Gerade in der heutigen Zeit erlebt man aber ein großes Reden über das Geheimnis, was oft mit dem Hinweis auf den Dienst der Neuevangelisierung untermauert wird. Der Vatikan hat erst kürzlich eine eigene (wie ich finde, etwas unübersichtliche) Nachrichten-Website eröffnet, private Initiativen treten mit Blogs („First things“) oder massivem Social Media Einsatz auf die digitale Bühne. Ich kann das verstehen, aber begeistert bin ich darüber nicht.


Ist es nicht so, dass die Menschen sowieso schon „zugemüllt“ sind mit unzähligen Informationen und Angeboten? Müssen jetzt auch noch religiöse Menschen in diesem „Kommunikations“-Wahnsinn mitschwimmen? Ich weiß: es gibt viele Argumente dafür, und vollkommen von der digitalen Bildfläche zu verschwinden, um dem Quietismus zu frönen, ist sicherlich (gerade unter missionarischen Gesichtspunkten) keine Alternative – ich frage mich jedoch, ob man mit all diesen Aktivitäten wirklich Menschen, die auf der Suche sind, erreicht und anspricht, oder ob viele Initiativen sich nur darum drehen, dass man innerhalb der eigenen kleinen Milieu-Blase Aktivismus demonstriert.

Ich gestehe, ich habe darauf keine Antwort. Ich spüre bei mir nur eine zunehmende Müdigkeit aufsteigen, wenn ich von neuen christlichen Initiativen oder Produkten höre. Etwas scheint zu fehlen. Aber was?
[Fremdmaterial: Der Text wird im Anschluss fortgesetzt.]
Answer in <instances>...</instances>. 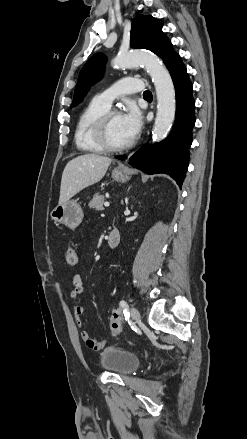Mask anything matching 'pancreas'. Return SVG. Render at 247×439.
<instances>
[{
  "label": "pancreas",
  "instance_id": "obj_1",
  "mask_svg": "<svg viewBox=\"0 0 247 439\" xmlns=\"http://www.w3.org/2000/svg\"><path fill=\"white\" fill-rule=\"evenodd\" d=\"M105 197L103 195H100L99 193H96L93 198L89 202V207L94 208L96 210H103V204H104Z\"/></svg>",
  "mask_w": 247,
  "mask_h": 439
}]
</instances>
Ich glaube, bei vielen Initiativen, die auf das Wort setzen, fehlt die Vision. Und zwar eine Vision, die auf Wahrheit und Vollmacht gründet. Wenn wir uns die Apostelgeschichte ansehen, so erkennen wir, dass die ersten Nachfolger Christi ihre Missionserfolge genau diesen Werten verdanken. Egal ob es bequem oder unbequem war, sie erzählten von Jesus Christus, dem sie persönlich begegnet waren. Sie gaben Zeugnis ab, und dabei formierten sich die ersten Gemeinden. Dieses verbale Zeugnis – sei es in Briefen oder mündlich – wurde grundiert durch Zeichen und Wunder, übernatürliche Gnadenerweise. Sie hielten keine Predigt über die Politik der Römer und soziale Gerechtigkeit – ihr wichtigstes, ganz konkretes menschliches Anliegen, war die Rettung der Seelen ihrer Zuhörer. Auch zu abstrakte theologische Reflexionen waren dabei nicht dienlich. Stattdessen wurden die Feinde und Gefahren des Glaubens klar benannt. Begleitet von ehrwürdigen Riten und Symbolhandlungen, die in der jüdischen Tradition Jesu standen und zur Corporate Identity der Kirche wurden. Ohne falsche Anthropozentrik.

Dürfen Geistliche in der Katholischen Kirche heute eigentlich noch so predigen wie die ersten Apostel? Dürfen sie in und mit der Kraft des Heiligen Geistes evangelisieren? Steht Christus als der Gekreuzigte und Auferstandene, so wie damals, heute im Zentrum der Verkündigung?

Zweifel sind wohl erlaubt. Was besonders bedrückend ist, wenn man die Ergebnisse aktueller Umfragen bedenkt. Die Menschen wünschen sich offensichtlich wieder ein christlicheres Europa – auch in Abgrenzung zu terroristischen und ideologischen Attacken, welche die Bürger des Kontinents bedrohen. Wo sind die Kirchenverantwortlichen, die darauf mit Mut und Klugheit, Wahrheit und Vollmacht reagieren? Gibt es keine tatsächlich keinen Kardinal Stefan Wyszynski (1901-1981) mehr, keinen Erzbischof Johannes Dyba? Keinen Bernhard von Clairvaux? Schwer vorstellbar, dass mit dem letzten Konzil die großen katholischen Persönlichkeiten ausgestorben sein sollen.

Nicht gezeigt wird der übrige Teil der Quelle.